Наверное, конечно. Потому что способность у матушки дружить с детьми — она намного больше. И я с самого начала, когда ее увидел, был очень поражен тем, что она с ребеночком у знакомых могла несколько часов просто в комнате сидеть и играться, и ей это было интересно и не интересны разговоры взрослых, а вот с тем трехлетним мальчишкой она сидела и просто наслаждалась. И вот эта педагогическая такая, видать, харизма, которая у многих, конечно, есть, у меня отсутствует, я бы даже сказал. И поэтому ей, конечно, это виднее, и доступнее. А вот мне владыка тоже, когда просто помогал на исповеди разобраться в каких-то семейных проблемах, говорит: «Ну, что ты переживаешь. Ты приходишь домой, у тебя есть свой красный угол. Стой перед ним и молись, наслаждайся. А все остальное тебя не должно касаться. Не переживай, — говорит, — всё устроится». Вот этот красный угол, конечно, где ты перед Богом как бы ходатайствуешь за весь свой коллектив семейный и, по мере твоего понимания, участвуешь, наверное, вот это очень важный момент. И у каждого, конечно, в этом смысле своя роль. Хотя супруга тоже к красному углу очень часто подходит. По ночам даже подходила. Помню, когда детки страдали и болели, это было нормальным состоянием каждого.
Батюшка, у нас финал. Я вас не буду больше мучить. Был такой польский автор Станислав Ежи Лец.
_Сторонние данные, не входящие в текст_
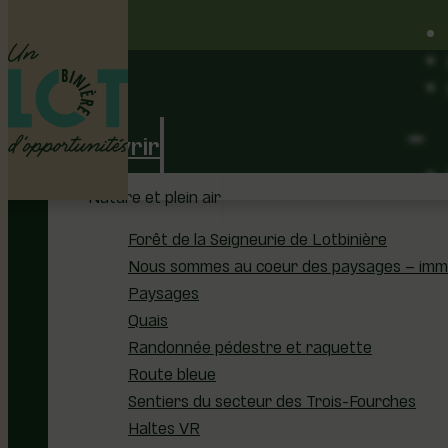
Découvrir
Nature et plein air
Forêt de la Seigneurie de Lotbinière
Nous sommes au coeur des paysages – immer
Paysages
Quais
Randonnée pédestre et raquette
Route bleue
Sentiers du secteur des Trois-Fourches
Haltes VR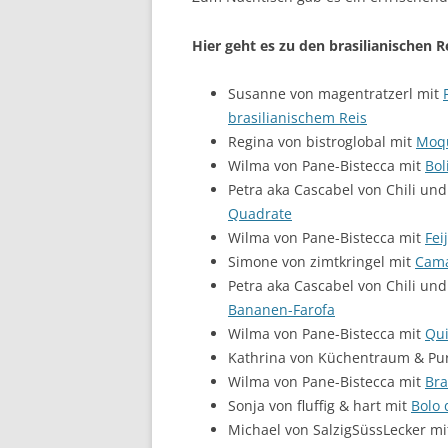
Hier geht es zu den brasilianischen 
Susanne von magentratzerl mit
brasilianischem Reis
Regina von bistroglobal mit
Moq
Wilma von Pane-Bistecca mit
Bol
Petra aka Cascabel von Chili und
Quadrate
Wilma von Pane-Bistecca mit
Fei
Simone von zimtkringel mit
Cama
Petra aka Cascabel von Chili und
Bananen-Farofa
Wilma von Pane-Bistecca mit
Qui
Kathrina von Küchentraum & Pu
Wilma von Pane-Bistecca mit
Bra
Sonja von fluffig & hart mit
Bolo 
Michael von SalzigSüssLecker m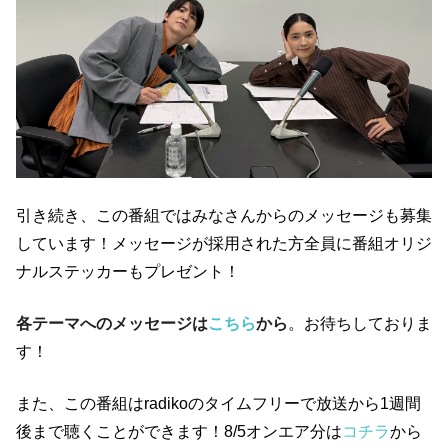
引き続き、この番組ではみなさんからのメッセージも募集
しています！メッセージが採用された方全員に番組オリジ
ナルステッカーもプレゼント！
各テーマへのメッセージは
こちら
から
。お待ちしておりま
す！
また、この番組はradikoのタイムフリーで放送から1週間
後まで聴くことができます！8/5オンエア分は
コチラ
から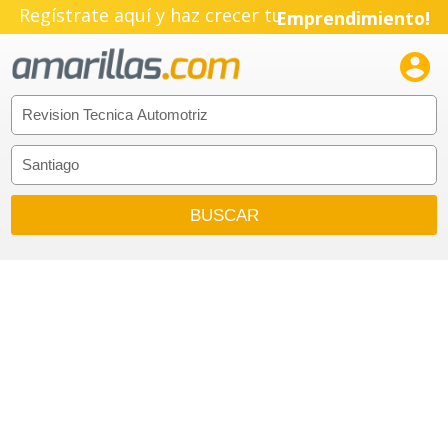
Regístrate aquí y haz crecer tu
Emprendimiento!
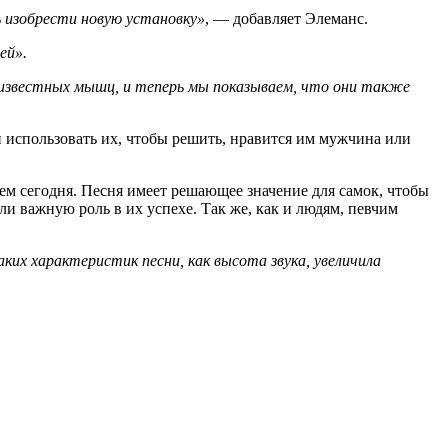
ь изобрести новую установку»
, — добавляет Элеманс.
ей».
 известных мышц, и теперь мы показываем, что они также
 использовать их, чтобы решить, нравится им мужчина или
ем сегодня. Песня имеет решающее значение для самок, чтобы
ли важную роль в их успехе. Так же, как и людям, певчим
ких характеристик песни, как высота звука, увеличила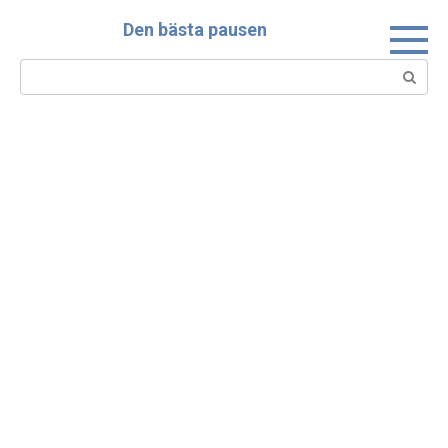
Skip
Den bästa pausen
to
content
Search: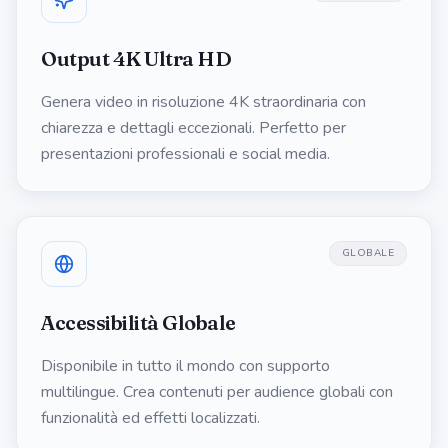
Output 4K Ultra HD
Genera video in risoluzione 4K straordinaria con
chiarezza e dettagli eccezionali. Perfetto per
presentazioni professionali e social media.
GLOBALE
Accessibilità Globale
Disponibile in tutto il mondo con supporto
multilingue. Crea contenuti per audience globali con
funzionalità ed effetti localizzati.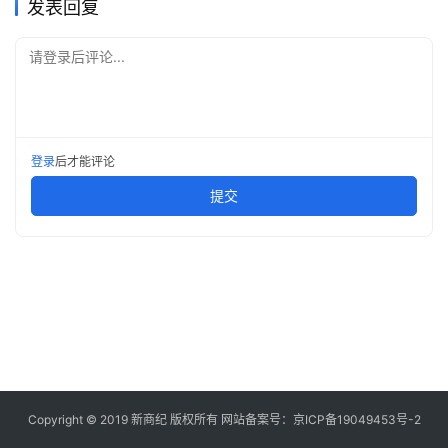
发表回复
快
讯
请登录后评论...
创
投
纪
登录
后才能评论
数
提交
说
新
商
新
商
专
栏
Copyright © 2019
新商纪
版权所有 网站备案号：
京ICP备19049453号-2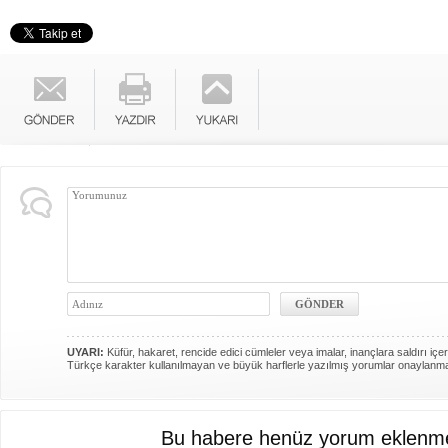
UYARI:
Küfür, hakaret, rencide edici cümleler veya imalar, inançlara saldırı içer
Türkçe karakter kullanılmayan ve büyük harflerle yazılmış yorumlar onaylanm
Bu habere henüz yorum eklenme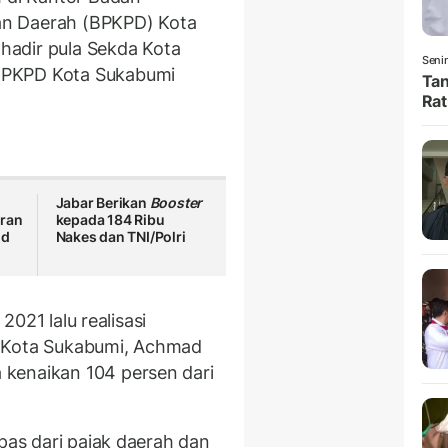
an Daerah (BPKPD) Kota
 hadir pula Sekda Kota
Senin
BPKPD Kota Sukabumi
Tan
Rat
Jabar Berikan
Booster
oran
kepada 184 Ribu
nd
Nakes dan TNI/Polri
 2021 lalu realisasi
ali Kota Sukabumi, Achmad
kenaikan 104 persen dari
epas dari pajak daerah dan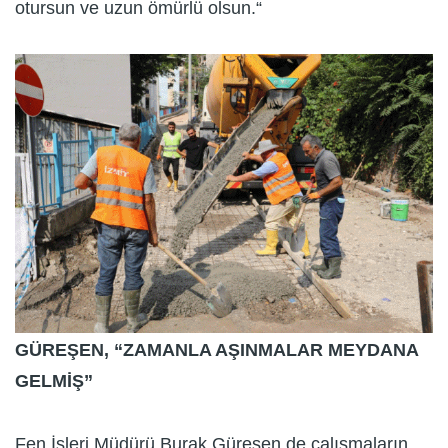
otursun ve uzun ömürlü olsun.“
GÜREŞEN, “ZAMANLA AŞINMALAR MEYDANA
GELMİŞ”
Fen İşleri Müdürü Burak Güreşen de çalışmaların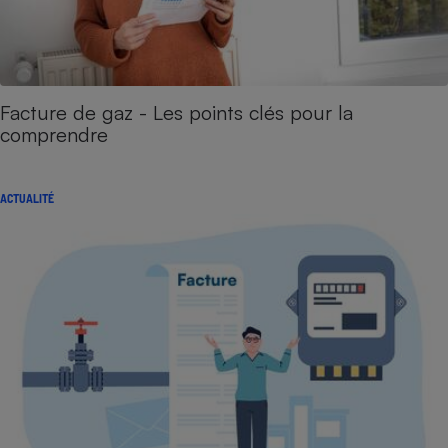
Facture de gaz - Les points clés pour la
comprendre
ACTUALITÉ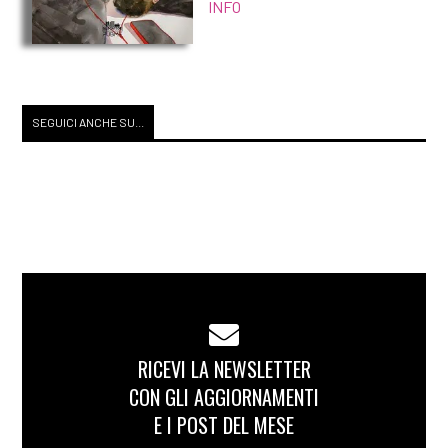
INFO
SEGUICI ANCHE SU...
RICEVI LA NEWSLETTER
CON GLI AGGIORNAMENTI
E I POST DEL MESE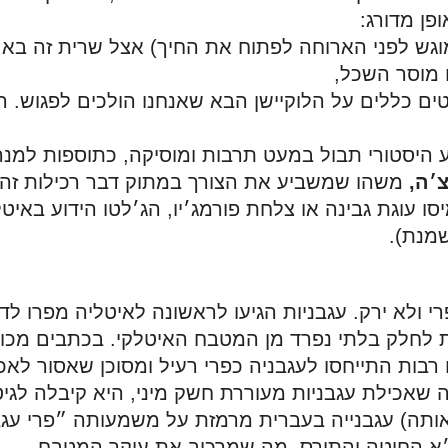
פן מדורג: 
, (משקה המכיל מעט אלכוהול
 מוסר השכל, 
׳ה,
מנת).
ל אותה) עגבנייה בעברית מרמזת על משמעותה ״פרי עג
א החיטה והתירס, מה שמרכיב את עיקר המטבח.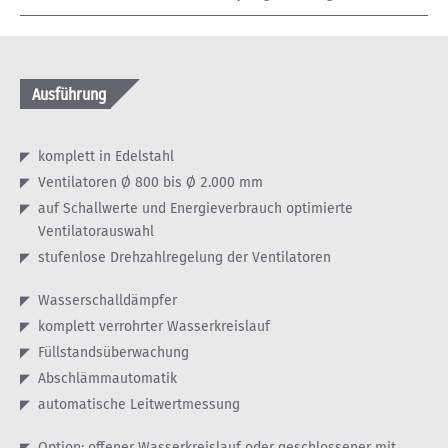
Ausführung
komplett in Edelstahl
Ventilatoren Ø 800 bis Ø 2.000 mm
auf Schallwerte und Energieverbrauch optimierte
Ventilatorauswahl
stufenlose Drehzahlregelung der Ventilatoren
Wasserschalldämpfer
komplett verrohrter Wasserkreislauf
Füllstandsüberwachung
Abschlämmautomatik
automatische Leitwertmessung
Option: offener Wasserkreislauf oder geschlossener mit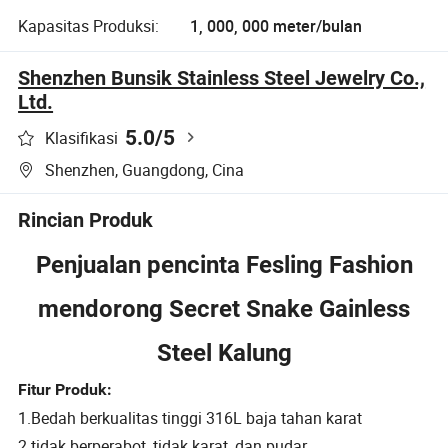
Kapasitas Produksi:
1, 000, 000 meter/bulan
Shenzhen Bunsik Stainless Steel Jewelry Co.,
Ltd.
5.0
/5
Klasifikasi
Shenzhen, Guangdong, Cina
Rincian Produk
Penjualan pencinta Fesling Fashion
mendorong Secret Snake Gainless
Steel Kalung
Fitur Produk:
1.Bedah berkualitas tinggi 316L baja tahan karat
2.tidak berperabot, tidak karat, dan pudar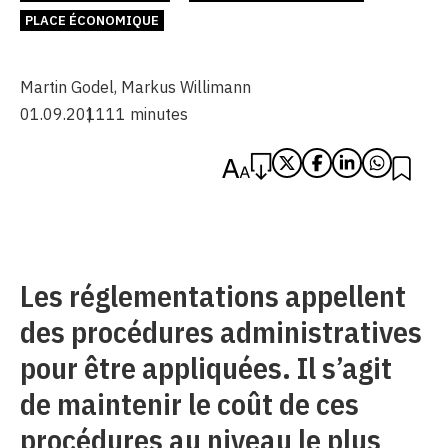
PLACE ÉCONOMIQUE
Martin Godel
,
Markus Willimann
01.09.2011
11 minutes
Les réglementations appellent
des procédures administratives
pour être appliquées. Il s’agit
de maintenir le coût de ces
procédures au niveau le plus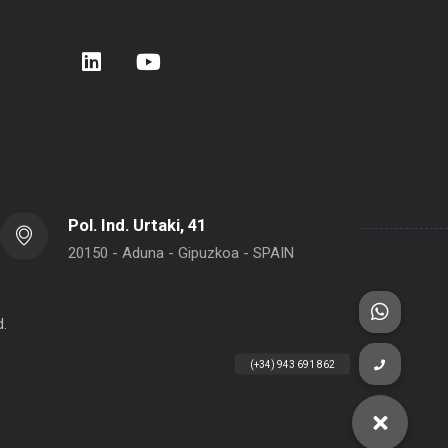
lado
Carrera de Empresas 2026 – Donostia –
BELCA en In
San Sebastián
Pol. Ind. Urtaki, 41
20150 - Aduna - Gipuzkoa - SPAIN
d.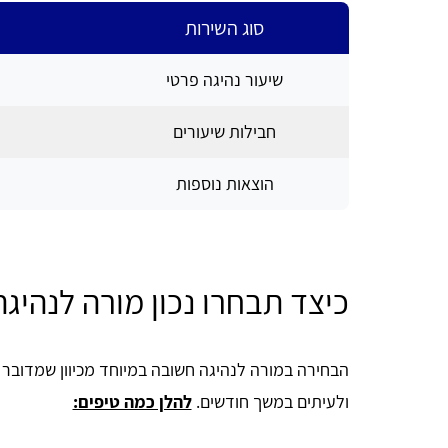
סוג השירות
שיעור נהיגה פרטי
חבילות שיעורים
הוצאות נוספות
כיצד תבחרו נכון מורה לנהיגה
הבחירה במורה לנהיגה חשובה במיוחד מכיוון שמדוב
ולעיתים במשך חודשים.
להלן כמה טיפים: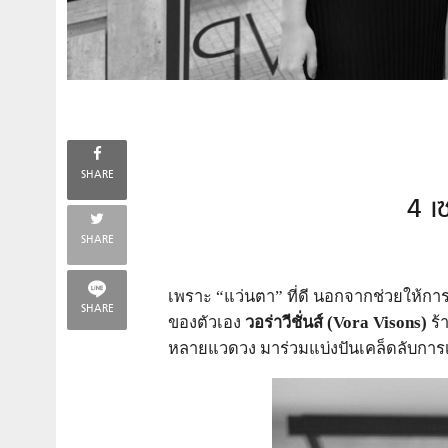
SHARE
4 เ
SHARE
เพราะ “แว่นตา” ที่ดี นอกจากช่วยให้กา
SHARE
ของตัวเอง
วอร่าวีชั่นส์ (Vora Visons)
ร้
หลายแวดวง มาร่วมแบ่งปันเคล็ดลับการเ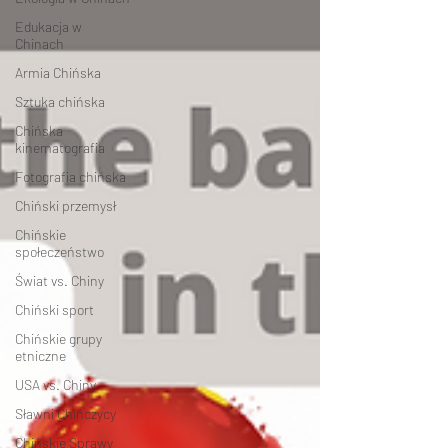
Edukacja w
Chinach
Armia Chińska
Sztuka chińska
Chińska
kinematografia
Fotografia chińska
Chiński przemysł
Chińskie
społeczeństwo
Świat vs. Chiny
Chiński sport
Chińskie grupy
etniczne
USA vs. Chiny
Sławni Chińczycy
Chińskie Sprawy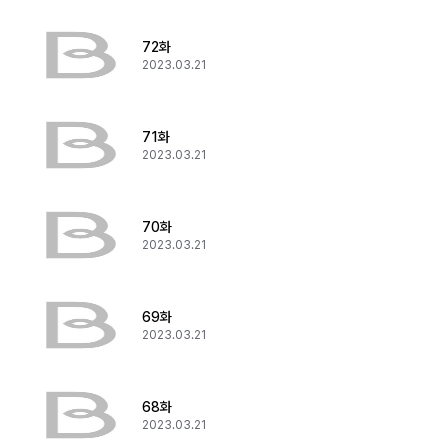
72화
2023.03.21
71화
2023.03.21
70화
2023.03.21
69화
2023.03.21
68화
2023.03.21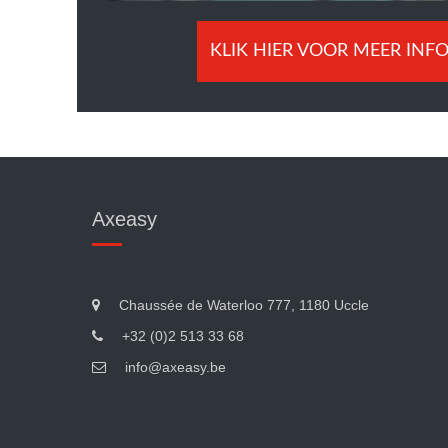
KLIK HIER VOOR MEER INF
Axeasy
Chaussée de Waterloo 777, 1180 Uccle
+32 (0)2 513 33 68
info@axeasy.be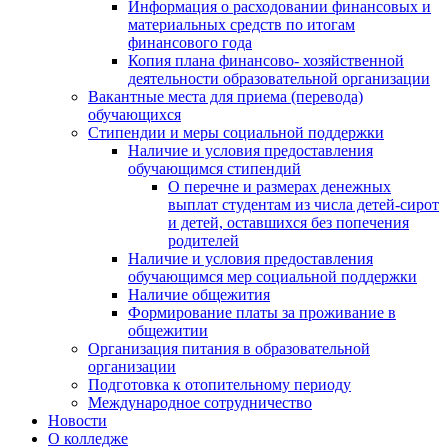
Информация о расходовании финансовых и
материальных средств по итогам
финансового года
Копия плана финансово- хозяйственной
деятельности образовательной организации
Вакантные места для приема (перевода)
обучающихся
Стипендии и меры социальной поддержки
Наличие и условия предоставления
обучающимся стипендий
О перечне и размерах денежных
выплат студентам из числа детей-сирот
и детей, оставшихся без попечения
родителей
Наличие и условия предоставления
обучающимся мер социальной поддержки
Наличие общежития
Формирование платы за проживание в
общежитии
Организация питания в образовательной
организации
Подготовка к отопительному периоду
Международное сотрудничество
Новости
О колледже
И вот есть у него такой афоризм. «Чем ближе к правде, тем дальше от действительности». «Согласиться нельзя возразить» — где вы поставите знак препинания.
Наверное, тут правда — она разная. Правда, которую мы хотим видеть и не видим, и ту действительность, которую мы хотим видеть, а в результате это совсем иначе всё происходит. Человек если думает, что он образован и крепок, и легко решит какую-то проблему, но у него ничего не получается, когда он в результате, понимает, что действительность другая. Наверное, вот, во втором месте.
Спасибо большое. Это был священник Игорь Блинов. А мы продолжим писать «парсуны» наших современников через одну неделю.